Неожиданно мысли его изменяются, и, повернув голову к своей столице, хан легко и радостно улыбается. Огромный город лежит перед ним вдоль берега Ак-Тюбэ, окруженный светлыми каменными стенами, из-за которых виднеется множество крыш и балконов белых и серых домов и караван-сараев.

То там, то сям между ними стрелами взлетают в небесную высь стройные белые минареты мечетей, а в самой середине Сарая горит и сияет золотой купол ханского дворца — «Аттука-Таша». Гарем его и двор еще с наступлением первых знойных дней переехали в Большой дворец Гюлистана.[177] Но здесь, под этим золотым куполом, вчера он один тайно принимал свою возлюбленную, свою Адикэ.

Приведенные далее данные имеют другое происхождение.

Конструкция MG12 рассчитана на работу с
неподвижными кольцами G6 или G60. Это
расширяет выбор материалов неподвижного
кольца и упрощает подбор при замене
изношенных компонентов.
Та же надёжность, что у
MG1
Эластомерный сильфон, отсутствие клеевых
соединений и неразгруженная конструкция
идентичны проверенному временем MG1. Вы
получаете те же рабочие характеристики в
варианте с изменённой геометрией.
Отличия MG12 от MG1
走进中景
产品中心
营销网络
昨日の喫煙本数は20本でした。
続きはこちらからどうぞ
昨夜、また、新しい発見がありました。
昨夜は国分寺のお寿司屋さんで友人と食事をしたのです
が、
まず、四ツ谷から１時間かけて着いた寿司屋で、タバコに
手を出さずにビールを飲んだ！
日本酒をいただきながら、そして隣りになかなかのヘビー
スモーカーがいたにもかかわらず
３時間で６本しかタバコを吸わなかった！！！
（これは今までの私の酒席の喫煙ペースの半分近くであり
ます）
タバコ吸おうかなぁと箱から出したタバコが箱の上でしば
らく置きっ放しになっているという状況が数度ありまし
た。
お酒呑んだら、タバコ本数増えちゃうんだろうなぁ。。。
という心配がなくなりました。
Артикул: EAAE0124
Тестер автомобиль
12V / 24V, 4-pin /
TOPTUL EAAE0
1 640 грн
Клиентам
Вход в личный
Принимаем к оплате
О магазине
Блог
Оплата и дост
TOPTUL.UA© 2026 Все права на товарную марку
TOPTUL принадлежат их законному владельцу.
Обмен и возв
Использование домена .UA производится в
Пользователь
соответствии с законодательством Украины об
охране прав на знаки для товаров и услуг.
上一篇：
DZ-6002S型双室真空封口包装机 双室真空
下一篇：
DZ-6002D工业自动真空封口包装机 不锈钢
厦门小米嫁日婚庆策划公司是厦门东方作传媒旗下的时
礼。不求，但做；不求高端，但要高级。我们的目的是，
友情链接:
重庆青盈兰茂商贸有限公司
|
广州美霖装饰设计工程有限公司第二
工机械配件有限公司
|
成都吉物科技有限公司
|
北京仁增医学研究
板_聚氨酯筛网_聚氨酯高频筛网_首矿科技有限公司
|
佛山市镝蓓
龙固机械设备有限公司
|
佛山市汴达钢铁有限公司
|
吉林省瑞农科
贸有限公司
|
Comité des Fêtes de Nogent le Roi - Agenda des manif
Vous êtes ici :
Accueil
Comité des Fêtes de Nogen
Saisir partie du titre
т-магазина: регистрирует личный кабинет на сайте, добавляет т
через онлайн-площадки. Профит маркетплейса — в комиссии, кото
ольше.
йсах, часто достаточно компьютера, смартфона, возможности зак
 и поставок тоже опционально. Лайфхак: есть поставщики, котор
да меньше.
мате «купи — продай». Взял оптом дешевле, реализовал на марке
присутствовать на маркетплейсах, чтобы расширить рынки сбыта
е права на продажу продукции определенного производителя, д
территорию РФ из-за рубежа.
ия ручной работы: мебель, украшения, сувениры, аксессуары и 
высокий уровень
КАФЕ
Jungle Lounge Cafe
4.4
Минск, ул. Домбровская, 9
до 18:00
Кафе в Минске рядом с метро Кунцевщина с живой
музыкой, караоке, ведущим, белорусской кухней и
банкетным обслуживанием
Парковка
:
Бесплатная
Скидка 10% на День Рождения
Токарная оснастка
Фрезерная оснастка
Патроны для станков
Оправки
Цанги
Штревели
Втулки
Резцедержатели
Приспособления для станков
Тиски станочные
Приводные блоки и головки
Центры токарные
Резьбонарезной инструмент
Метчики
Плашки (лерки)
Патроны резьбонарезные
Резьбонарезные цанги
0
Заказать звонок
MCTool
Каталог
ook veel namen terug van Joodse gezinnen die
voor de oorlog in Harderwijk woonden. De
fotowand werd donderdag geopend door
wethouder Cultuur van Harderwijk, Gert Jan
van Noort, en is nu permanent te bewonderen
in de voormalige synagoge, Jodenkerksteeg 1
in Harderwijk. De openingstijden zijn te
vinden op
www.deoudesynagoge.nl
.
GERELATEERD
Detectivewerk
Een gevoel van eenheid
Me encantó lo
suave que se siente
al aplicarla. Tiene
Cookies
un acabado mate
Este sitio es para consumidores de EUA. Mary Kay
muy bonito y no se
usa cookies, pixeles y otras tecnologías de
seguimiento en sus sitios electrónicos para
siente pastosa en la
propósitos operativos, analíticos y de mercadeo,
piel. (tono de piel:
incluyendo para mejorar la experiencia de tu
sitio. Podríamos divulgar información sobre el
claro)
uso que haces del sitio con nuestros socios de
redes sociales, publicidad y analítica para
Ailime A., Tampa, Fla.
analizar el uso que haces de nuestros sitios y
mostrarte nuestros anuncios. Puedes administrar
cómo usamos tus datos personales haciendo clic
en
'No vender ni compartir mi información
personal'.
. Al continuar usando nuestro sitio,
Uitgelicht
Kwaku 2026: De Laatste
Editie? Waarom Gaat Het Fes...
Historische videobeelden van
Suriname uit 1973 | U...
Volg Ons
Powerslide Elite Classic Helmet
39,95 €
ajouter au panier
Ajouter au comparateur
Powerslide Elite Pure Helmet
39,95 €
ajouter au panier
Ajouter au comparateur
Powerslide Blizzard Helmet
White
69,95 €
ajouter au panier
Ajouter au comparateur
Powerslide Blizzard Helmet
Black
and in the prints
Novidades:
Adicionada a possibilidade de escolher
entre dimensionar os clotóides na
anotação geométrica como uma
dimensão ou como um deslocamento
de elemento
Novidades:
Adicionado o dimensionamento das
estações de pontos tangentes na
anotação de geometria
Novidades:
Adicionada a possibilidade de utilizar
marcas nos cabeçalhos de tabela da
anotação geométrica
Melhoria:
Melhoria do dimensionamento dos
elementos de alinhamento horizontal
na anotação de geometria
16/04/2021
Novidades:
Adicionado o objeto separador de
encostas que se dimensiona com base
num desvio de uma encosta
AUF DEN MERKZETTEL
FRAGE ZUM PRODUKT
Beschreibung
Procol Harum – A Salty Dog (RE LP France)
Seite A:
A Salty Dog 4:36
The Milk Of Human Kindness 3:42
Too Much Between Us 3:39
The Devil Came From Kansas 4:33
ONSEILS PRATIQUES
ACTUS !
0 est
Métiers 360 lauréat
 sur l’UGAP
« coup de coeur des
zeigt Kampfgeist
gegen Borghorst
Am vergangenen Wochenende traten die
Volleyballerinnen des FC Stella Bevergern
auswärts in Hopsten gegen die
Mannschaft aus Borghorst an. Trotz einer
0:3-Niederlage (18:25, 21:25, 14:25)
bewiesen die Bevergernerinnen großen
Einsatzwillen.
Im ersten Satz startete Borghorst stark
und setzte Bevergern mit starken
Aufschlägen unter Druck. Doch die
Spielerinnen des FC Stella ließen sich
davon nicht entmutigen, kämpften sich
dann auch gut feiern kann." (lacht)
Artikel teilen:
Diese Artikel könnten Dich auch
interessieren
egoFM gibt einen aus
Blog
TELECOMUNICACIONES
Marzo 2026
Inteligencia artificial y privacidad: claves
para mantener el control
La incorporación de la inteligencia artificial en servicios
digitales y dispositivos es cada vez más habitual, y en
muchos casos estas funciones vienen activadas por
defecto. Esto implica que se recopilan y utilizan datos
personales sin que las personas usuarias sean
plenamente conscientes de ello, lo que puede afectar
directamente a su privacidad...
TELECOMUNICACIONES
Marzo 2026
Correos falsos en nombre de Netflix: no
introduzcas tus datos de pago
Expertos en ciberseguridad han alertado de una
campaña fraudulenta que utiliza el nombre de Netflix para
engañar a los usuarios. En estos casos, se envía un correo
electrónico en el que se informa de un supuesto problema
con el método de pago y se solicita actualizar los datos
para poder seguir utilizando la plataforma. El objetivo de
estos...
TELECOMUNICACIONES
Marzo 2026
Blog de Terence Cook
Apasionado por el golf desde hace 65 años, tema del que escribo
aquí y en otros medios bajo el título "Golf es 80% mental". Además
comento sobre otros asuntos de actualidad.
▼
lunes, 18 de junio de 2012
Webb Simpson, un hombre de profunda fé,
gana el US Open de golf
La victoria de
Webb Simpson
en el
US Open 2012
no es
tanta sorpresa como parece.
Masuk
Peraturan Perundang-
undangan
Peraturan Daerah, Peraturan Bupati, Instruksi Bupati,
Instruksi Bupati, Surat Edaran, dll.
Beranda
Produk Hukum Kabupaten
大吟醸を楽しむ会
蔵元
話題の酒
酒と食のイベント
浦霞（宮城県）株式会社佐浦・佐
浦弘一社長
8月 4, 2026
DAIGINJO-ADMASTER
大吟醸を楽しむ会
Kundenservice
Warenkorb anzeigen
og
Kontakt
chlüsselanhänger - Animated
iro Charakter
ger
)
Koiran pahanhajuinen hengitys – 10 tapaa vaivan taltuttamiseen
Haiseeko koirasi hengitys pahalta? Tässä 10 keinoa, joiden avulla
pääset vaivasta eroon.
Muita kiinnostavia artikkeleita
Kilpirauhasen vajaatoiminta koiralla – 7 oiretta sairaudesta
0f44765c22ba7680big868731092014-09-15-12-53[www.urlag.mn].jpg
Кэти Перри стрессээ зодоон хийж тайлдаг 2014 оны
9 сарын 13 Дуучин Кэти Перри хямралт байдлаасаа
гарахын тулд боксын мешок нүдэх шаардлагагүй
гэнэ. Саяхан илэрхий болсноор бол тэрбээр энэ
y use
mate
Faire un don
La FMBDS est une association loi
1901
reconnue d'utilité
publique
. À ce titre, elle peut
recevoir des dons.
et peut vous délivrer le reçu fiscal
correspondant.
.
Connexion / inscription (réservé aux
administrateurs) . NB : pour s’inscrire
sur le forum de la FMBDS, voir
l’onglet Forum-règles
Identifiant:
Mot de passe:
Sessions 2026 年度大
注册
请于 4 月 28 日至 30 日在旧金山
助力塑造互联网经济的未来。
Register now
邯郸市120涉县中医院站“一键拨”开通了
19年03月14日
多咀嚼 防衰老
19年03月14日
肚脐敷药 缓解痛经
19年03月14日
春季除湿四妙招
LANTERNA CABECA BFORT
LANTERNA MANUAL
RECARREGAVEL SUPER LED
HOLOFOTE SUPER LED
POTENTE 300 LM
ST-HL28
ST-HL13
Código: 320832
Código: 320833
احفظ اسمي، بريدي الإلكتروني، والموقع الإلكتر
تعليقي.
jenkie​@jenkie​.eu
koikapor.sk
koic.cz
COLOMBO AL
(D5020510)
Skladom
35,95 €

Она и теперь пред глазами его, какой была вчера, когда с бубном в руках пела и плясала на ковре пред ним — прекрасная и цветущая, с глазами газели, гибкая, как лоза…

Опять улыбнулся Ахмат и прошептал:

— О моя нежная Кадыболь-бан.

Но улыбка быстро исчезла, и брови хана сурово сдвинулись. Он вспомнил о двух своих женах: Гюльчахрэ и Хадичэ. Обе — матери его сыновей, — они вдруг стали подозрительно дружны, и страх за юную Адикэ охватил Ахмата…

— Повелитель, — почтительно воскликнул Файзулла-оглы-Шакир, старший ловчий, — уже появились загонщики! Ин ш'аллах,[178] охота сейчас начнется.

Хан вздрогнул и острым взглядом из-под широких полей белой войлочной шляпы быстро обшарил полуиссохшие степи. Но вот глаза его обратились на восток, где желтели, как мелкие волны, далекие барханы Рын-песков. Там, на светлой желтизне их, как мушки, мелькают теперь редкие темные точки. Вот они мчатся широкой дугой, обращенной концами к кургану, и постепенно увеличиваются в размерах.